How to reduce your exposure
Replace CCA-treated playground equipment with equipment made from alternative-treated or naturally durable timber (larch, oak, sweet chestnut). Never burn CCA timber — the only compliant disposal method is licensed hazardous waste facility. Do not grow edible vegetables in raised beds made from old CCA-treated timber — arsenic leaches into surrounding soil and is taken up by root vegetables. If CCA decking or structures must be maintained rather than replaced immediately, seal the surface with a non-penetrating paint or stain to reduce surface residue transfer.

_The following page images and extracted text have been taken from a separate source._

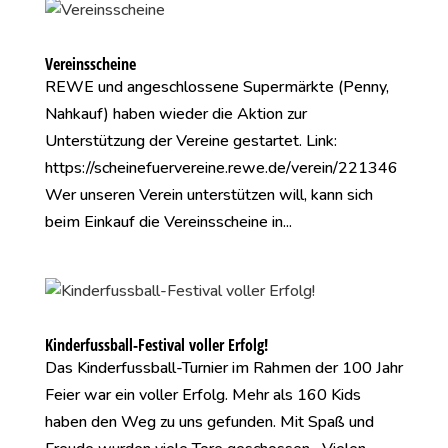
Vereinsscheine
REWE und angeschlossene Supermärkte (Penny,
Nahkauf) haben wieder die Aktion zur
Unterstützung der Vereine gestartet. Link:
https://scheinefuervereine.rewe.de/verein/221346
Wer unseren Verein unterstützen will, kann sich
beim Einkauf die Vereinsscheine in...
Kinderfussball-Festival voller Erfolg!
Das Kinderfussball-Turnier im Rahmen der 100 Jahr
Feier war ein voller Erfolg. Mehr als 160 Kids
haben den Weg zu uns gefunden. Mit Spaß und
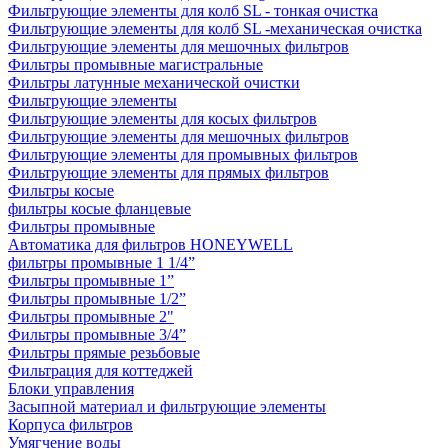
Фильтрующие элементы для колб SL - тонкая очистка
Фильтрующие элементы для колб SL -механическая очистка
Фильтрующие элементы для мешочных фильтров
Фильтры промывные магистральные
Фильтры латунные механической очистки
Фильтрующие элементы
Фильтрующие элементы для косых фильтров
Фильтрующие элементы для мешочных фильтров
Фильтрующие элементы для промывных фильтров
Фильтрующие элементы для прямых фильтров
Фильтры косые
фильтры косые фланцевые
Фильтры промывные
Автоматика для фильтров HONEYWELL
фильтры промывные 1 1/4”
Фильтры промывные 1”
Фильтры промывные 1/2”
Фильтры промывные 2"
Фильтры промывные 3/4”
Фильтры прямые резьбовые
Фильтрация для коттеджей
Блоки управления
Засыпной материал и фильтрующие элементы
Корпуса фильтров
Умягчение воды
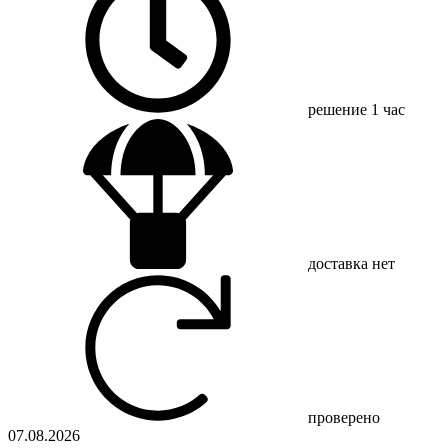
решение
1 час
доставка
нет
проверено
07.08.2026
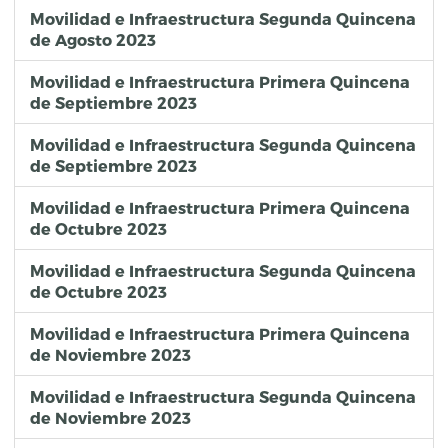
Movilidad e Infraestructura Segunda Quincena
de Agosto 2023
Movilidad e Infraestructura Primera Quincena
de Septiembre 2023
Movilidad e Infraestructura Segunda Quincena
de Septiembre 2023
Movilidad e Infraestructura Primera Quincena
de Octubre 2023
Movilidad e Infraestructura Segunda Quincena
de Octubre 2023
Movilidad e Infraestructura Primera Quincena
de Noviembre 2023
Movilidad e Infraestructura Segunda Quincena
de Noviembre 2023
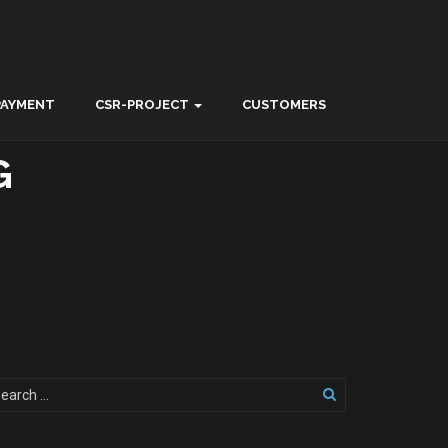
PAYMENT
CSR-PROJECT
CUSTOMERS
G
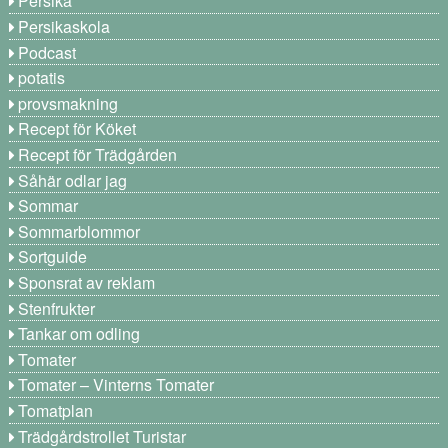
Persika
Persikaskola
Podcast
potatis
provsmakning
Recept för Köket
Recept för Trädgården
Såhär odlar jag
Sommar
Sommarblommor
Sortguide
Sponsrat av reklam
Stenfrukter
Tankar om odling
Tomater
Tomater – Vinterns Tomater
Tomatplan
Trädgårdstrollet Turistar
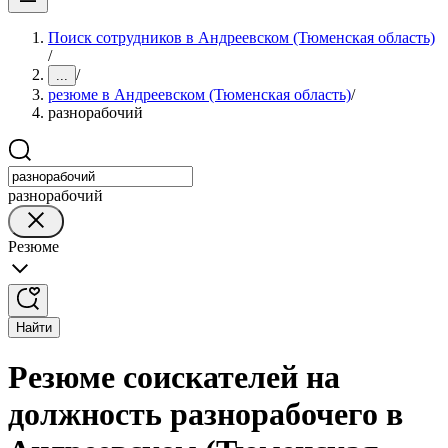
Поиск сотрудников в Андреевском (Тюменская область)
/
/
...
резюме в Андреевском (Тюменская область)
/
разнорабочий
разнорабочий
Резюме
Найти
Резюме соискателей на
должность разнорабочего в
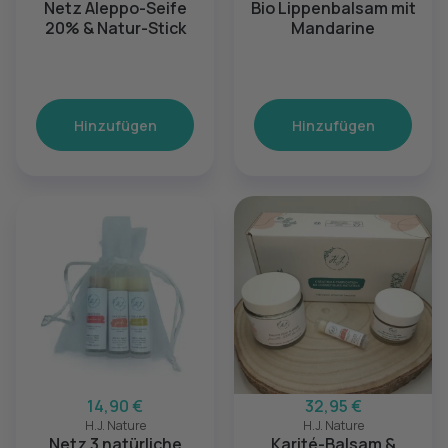
Netz Aleppo-Seife
Bio Lippenbalsam mit
20% & Natur-Stick
Mandarine
Hinzufügen
Hinzufügen
14,90 €
32,95 €
H.J. Nature
H.J. Nature
Netz 3 natürliche
Karité-Balsam &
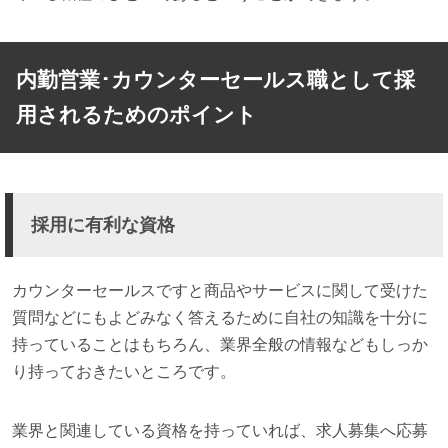
内勤営業･カウンターセールス職として採
用されるためのポイント
採用に有利な資格
カウンターセールスですと商品やサービスに関して受けた
質問などにもよどみなく答えるために自社の知識を十分に
持っていることはもちろん、業界全般の情報などもしっか
り持っておきたいところです。
業界と関連している資格を持っていれば、求人募集へ応募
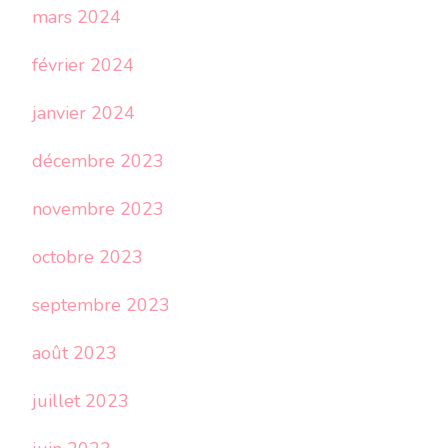
mars 2024
février 2024
janvier 2024
décembre 2023
novembre 2023
octobre 2023
septembre 2023
août 2023
juillet 2023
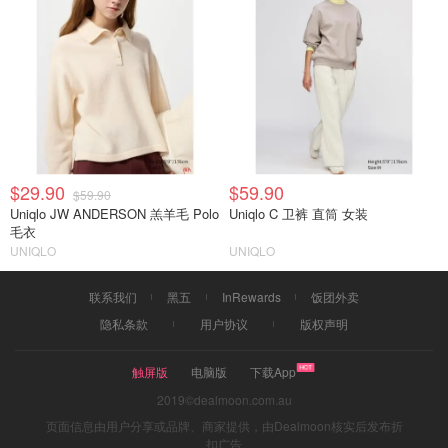
$29.90
$59.90
$59.90
Uniqlo JW ANDERSON 羔羊毛 Polo
Uniqlo C 卫裤 直筒 女装
毛衣
UNIQLO
UNIQLO
联系我们
黑五
InRewards
饭团外卖
隐私条款
用户协议
版权声明
触屏版
电脑版
下载App
2019©dealmoon.com.au
页面信息由用户分享或品牌、商家提供，由Dealmoon核实后发布折
扣广告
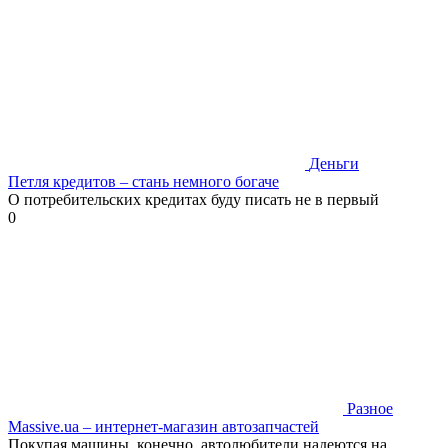
Деньги
Петля кредитов – стань немного богаче
О потребительских кредитах буду писать не в первый
0
Разное
Massive.ua – интернет-магазин автозапчастей
Покупая машины, конечно, автолюбители надеются на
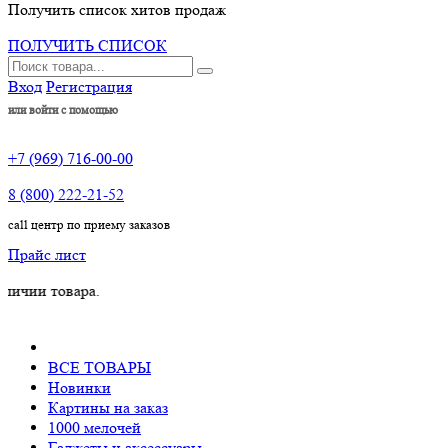
Получить список хитов продаж
ПОЛУЧИТЬ СПИСОК
Вход
Регистрация
или войти с помощью
+7 (969) 716-00-00
8 (800) 222-21-52
call центр по приему заказов
Прайс лист
товара.
ВСЕ ТОВАРЫ
Новинки
Картины на заказ
1000 мелочей
Гаджеты и аксессуары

Wash children's hands after playing on or near any pre-2004 timber structures.
The nutrition connection
The carcinogenic mechanism of inorganic arsenic involves oxidative DNA damage, making antioxidant nutrition relevant. Selenium is particularly important: selenoproteins including glutathione peroxidase and thioredoxin reductase protect against arsenic-induced oxidative stress, and selenium and arsenic have competing metabolic pathways — selenium supplementation reduces arsenic toxicity in animal models. Folate supports arsenic methylation (a detoxification process) and DNA repair. Zinc is required for DNA repair enzymes including poly(ADP-ribose) polymerase. A diet rich in allium vegetables (garlic, onions) provides sulphur compounds that support arsenic methylation and excretion.